Among the vast majority of GOP voters who think that the growing number of newcomers to the U.S. “threatens traditional American customs and values,” 59% have warm feelings toward Donald Trump – with 42% saying they feel very warmly toward him.
An analysis of “feeling thermometer” ratings of Trump finds that attitudes about immigration, Islam and racial diversity are strongly associated with Republican voters’ views of the presumptive GOP presidential nominee.
Other political values – including opinions about whether the U.S. economic system is unfair and whether business profits are excessive – are less closely linked to feelings about Trump.
The survey, conducted online April 5-May 2 among 4,385 adults (including 1,701 Republican and Republican-leaning registered voters), finds that that just over half (53%) of all GOP voters give Trump a warm rating (a rating above 50), with 36% giving him a very warm rating (between 76 and 100).
Roughly a third (34%) give Trump a somewhat cold (11%) or very cold (23%) rating, while 12% rate him exactly 50 on the 0-100 point thermometer. (The survey was conducted on Pew Research Center’s nationally representative American Trends Panel.)

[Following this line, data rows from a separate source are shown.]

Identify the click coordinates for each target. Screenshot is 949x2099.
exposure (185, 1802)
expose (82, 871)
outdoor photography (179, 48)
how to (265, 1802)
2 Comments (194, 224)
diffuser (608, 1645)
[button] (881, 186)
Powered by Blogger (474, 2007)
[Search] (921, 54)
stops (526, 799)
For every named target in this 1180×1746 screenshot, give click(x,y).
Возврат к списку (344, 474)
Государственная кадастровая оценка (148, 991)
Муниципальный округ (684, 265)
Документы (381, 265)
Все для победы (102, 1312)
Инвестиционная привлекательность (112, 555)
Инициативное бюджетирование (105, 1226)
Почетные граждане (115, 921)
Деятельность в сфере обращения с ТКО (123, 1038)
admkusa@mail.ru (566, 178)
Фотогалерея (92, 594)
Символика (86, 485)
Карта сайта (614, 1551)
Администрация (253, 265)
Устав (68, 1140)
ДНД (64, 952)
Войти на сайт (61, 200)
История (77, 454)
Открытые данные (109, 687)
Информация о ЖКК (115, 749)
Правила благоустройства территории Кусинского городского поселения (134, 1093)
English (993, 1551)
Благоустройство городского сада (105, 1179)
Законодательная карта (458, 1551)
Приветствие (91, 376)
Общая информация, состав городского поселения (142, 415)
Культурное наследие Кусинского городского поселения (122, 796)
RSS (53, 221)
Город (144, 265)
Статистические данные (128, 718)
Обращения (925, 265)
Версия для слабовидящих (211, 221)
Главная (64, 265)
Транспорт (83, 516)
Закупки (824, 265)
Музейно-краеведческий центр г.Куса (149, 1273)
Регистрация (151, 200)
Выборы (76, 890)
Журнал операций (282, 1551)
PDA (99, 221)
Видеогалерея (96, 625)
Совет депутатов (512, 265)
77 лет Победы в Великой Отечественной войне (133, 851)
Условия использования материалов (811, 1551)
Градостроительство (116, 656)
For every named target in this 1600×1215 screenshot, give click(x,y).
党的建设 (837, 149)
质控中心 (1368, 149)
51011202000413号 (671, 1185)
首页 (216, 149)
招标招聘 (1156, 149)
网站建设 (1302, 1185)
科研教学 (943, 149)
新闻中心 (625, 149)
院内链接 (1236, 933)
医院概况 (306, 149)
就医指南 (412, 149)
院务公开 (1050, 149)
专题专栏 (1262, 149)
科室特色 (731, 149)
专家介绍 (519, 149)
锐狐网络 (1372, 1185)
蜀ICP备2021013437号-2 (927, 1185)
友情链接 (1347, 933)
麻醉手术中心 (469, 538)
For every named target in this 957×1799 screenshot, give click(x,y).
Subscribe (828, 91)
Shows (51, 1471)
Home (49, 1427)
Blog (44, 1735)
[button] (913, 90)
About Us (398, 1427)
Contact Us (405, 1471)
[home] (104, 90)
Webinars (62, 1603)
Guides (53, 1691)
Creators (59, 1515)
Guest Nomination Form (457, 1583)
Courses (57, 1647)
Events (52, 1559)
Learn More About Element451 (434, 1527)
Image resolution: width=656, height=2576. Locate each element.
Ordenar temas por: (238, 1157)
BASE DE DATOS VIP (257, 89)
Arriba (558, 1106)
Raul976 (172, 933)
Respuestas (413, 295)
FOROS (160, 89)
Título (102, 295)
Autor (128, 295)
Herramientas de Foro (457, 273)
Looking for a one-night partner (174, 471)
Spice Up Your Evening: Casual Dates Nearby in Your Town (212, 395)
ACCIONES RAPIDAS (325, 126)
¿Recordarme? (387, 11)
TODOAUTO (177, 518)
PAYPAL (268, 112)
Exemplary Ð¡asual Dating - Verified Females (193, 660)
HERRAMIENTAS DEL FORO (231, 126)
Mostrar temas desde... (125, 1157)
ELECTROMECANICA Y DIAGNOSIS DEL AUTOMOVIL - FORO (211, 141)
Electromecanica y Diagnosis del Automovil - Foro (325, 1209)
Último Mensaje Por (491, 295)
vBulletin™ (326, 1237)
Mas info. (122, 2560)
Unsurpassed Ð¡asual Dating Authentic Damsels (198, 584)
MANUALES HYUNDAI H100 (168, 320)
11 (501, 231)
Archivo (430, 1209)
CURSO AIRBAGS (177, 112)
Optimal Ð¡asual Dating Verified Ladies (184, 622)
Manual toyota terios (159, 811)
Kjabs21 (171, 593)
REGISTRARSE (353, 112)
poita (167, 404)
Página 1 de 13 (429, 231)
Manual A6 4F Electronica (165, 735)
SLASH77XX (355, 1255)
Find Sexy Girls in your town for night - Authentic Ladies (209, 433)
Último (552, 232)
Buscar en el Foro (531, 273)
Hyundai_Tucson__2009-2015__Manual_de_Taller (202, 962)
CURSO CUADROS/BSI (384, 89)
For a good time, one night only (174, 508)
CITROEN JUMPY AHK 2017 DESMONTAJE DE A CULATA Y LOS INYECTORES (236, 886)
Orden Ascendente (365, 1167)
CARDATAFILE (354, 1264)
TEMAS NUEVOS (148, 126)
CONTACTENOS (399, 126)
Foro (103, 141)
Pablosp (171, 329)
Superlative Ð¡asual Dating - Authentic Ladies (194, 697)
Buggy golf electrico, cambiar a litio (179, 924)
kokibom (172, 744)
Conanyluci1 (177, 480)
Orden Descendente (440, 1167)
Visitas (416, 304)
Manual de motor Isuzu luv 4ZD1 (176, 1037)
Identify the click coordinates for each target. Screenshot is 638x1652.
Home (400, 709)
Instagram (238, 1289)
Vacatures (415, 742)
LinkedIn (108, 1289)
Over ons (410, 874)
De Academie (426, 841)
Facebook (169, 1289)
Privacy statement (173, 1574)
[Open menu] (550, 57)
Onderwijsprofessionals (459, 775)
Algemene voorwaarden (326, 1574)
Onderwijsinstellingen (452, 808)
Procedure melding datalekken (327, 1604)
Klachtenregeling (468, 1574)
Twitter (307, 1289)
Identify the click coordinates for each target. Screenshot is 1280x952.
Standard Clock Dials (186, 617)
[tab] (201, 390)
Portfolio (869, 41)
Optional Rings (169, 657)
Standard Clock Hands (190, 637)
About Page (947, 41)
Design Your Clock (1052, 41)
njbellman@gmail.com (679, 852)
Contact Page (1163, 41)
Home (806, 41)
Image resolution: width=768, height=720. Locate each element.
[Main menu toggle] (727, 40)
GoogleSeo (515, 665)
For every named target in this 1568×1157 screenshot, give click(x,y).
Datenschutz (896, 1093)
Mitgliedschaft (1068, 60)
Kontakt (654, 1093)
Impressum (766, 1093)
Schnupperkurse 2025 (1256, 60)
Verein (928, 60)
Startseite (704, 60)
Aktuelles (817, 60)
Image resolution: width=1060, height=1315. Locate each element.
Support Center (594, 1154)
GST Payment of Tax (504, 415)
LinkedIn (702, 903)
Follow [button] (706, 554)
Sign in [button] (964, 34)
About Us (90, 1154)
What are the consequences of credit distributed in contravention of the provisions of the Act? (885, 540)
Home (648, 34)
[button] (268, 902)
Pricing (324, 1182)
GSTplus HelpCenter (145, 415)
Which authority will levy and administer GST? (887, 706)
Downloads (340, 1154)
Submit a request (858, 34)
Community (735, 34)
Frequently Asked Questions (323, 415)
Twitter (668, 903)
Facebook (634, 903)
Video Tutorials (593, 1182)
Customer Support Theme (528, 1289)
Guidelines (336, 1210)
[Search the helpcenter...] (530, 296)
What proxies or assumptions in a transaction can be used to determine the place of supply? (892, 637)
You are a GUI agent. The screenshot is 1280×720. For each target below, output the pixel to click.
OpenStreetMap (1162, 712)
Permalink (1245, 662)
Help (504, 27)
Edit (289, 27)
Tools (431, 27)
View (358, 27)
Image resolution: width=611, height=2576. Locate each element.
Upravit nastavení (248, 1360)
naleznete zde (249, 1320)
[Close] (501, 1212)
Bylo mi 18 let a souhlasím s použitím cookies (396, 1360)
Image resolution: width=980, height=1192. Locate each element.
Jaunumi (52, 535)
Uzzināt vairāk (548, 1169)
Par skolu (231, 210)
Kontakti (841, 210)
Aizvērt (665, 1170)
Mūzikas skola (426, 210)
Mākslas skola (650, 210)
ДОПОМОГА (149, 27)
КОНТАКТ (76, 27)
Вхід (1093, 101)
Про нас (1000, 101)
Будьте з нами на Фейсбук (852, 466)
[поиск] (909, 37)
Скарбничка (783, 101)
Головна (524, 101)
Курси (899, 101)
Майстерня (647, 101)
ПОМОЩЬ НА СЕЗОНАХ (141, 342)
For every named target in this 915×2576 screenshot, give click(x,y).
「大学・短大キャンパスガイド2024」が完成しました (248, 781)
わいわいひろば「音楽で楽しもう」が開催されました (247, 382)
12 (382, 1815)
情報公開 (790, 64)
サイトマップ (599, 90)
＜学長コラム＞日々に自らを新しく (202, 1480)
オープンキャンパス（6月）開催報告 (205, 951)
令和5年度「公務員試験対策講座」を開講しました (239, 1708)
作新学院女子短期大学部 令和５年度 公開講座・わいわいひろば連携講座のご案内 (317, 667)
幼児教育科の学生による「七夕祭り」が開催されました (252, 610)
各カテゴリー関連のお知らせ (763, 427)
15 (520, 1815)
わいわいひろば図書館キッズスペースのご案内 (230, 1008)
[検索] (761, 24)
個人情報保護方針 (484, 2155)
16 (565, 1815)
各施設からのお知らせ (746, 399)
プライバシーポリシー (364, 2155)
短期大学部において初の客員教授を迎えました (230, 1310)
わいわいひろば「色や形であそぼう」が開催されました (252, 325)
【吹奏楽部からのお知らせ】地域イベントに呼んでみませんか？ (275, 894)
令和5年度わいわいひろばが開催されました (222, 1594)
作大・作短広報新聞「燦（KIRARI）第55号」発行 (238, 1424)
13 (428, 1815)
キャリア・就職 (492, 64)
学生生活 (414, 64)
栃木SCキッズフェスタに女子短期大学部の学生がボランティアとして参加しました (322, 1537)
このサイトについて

Among GOP voters who hold the view that the growing number of newcomers to the U.S. threatens American customs and values, 59% view Trump warmly, while just 28% give him cold thermometer ratings (below 50); 11% are neutral (rating him at exactly 50). Republican voters who say newcomers strengthen society are negative toward Trump – 56% rate him below 50 on the feeling thermometer, including 42% who give him a rating below 25.
Views about Islam and violence also are associated with feelings about Trump: Among the majority of Republicans (77%) who say that the Islamic religion is more likely than other religions to promote violence, 56% give Trump a warm rating, while just 32% rate him coldly. Feelings about Trump are less positive among the minority of Republicans who say Islam does not encourage violence more than other religions: Only 36% rate him warmly, while 45% view him coldly.
And among the minority of GOP voters (39%) who say it is bad for the country that “in the next 25 to 30 years African Americans, Latinos, and people of Asian descent will make up a majority of the population,” most express warm feelings toward Trump: 63% rate him warmly, including nearly half (47%) who rate him very warmly (76 to 100). Among this group of GOP voters, just 26% rate Trump coldly.
Most Republican voters (61%) say the transition to a majority-minority country is neither good nor bad (56%) or is a good thing (4%). Among these voters, feelings about Trump are more mixed: 46% feel warmly toward Trump, while 39% give him a cool or cold rating.
Trump is viewed positively by the large majority of Republicans (66%) who say that the poor “have it easy because they can get government benefits without doing anything in return.”
Among this group, 56% have warm feelings toward Trump, compared with about a third (32%) who have cold feelings. Among the one-quarter of Republicans who say the poor have it hard “because government benefits don’t go far enough to help them live decently,” views of Trump are more mixed (45% warm, 39% cold).
However, comparable majorities of Republican voters who say the economic system unfairly favors powerful interests, and those who see it as generally fair, have warm feelings toward Trump (54% and 50%, respectively).
Similarly, GOP voters who say business corporations make too much profit differ little in their views of Trump from those who say corporations make a fair and reasonable profit (55% warm vs. 51% warm).
There is little relationship between Republicans’ views of some social issues and ratings of Trump. Those who say homosexuality should be discouraged by society and those who say it should be accepted are about equally warm toward the presumptive GOP nominee. And views about whether society is better off if people prioritize marriage and children similarly show no relationship to views of Trump.
In addition to age, both education and ideology are associated with views of Trump within the GOP. Republican voters with less than a college degree –particularly those with some college experience – feel more warmly toward Trump than those with more education. And conservative GOP voters rate Trump higher than moderate and liberal GOP voters.
The above analysis evaluates the importance of different traits (age, gender) and opinions (such as views about Islam, or immigration) in support for Trump one by one, but it’s also possible to use a statistical technique known as regression analysis to look at the relative impact of these factors.
Regression analysis takes into account a range of traits and opinions at once, determining the relative impact of each if all the others were held constant. The results of this analysis confirm the findings above: Holding constant a variety of demographic traits and political values, the most powerful driver of views toward Trump is whether the respondent feels threatened by the increasing number of immigrants coming to the U.S.
Republican voters who say the greater number of newcomers to the U.S. from other countries threatens U.S. customs and values give Trump, on average, a rating that is 18 degrees warmer than among those who say newcomers strengthen the U.S.
There are also significant independent effects of viewing Islam as more violent than other religions (8 degrees more warmly toward Trump) and seeing the nation’s transition to a majority-minority country over the next three decades as a bad thing (8 degrees more warmly). Most other political values do not have a significant association with views of Trump. One exception is that – in this multivariate model – saying businesses make too much profit is associated with warmer views of Trump (6 degrees). Neither household income nor self-identified ideology is significantly related to feelings toward Trump.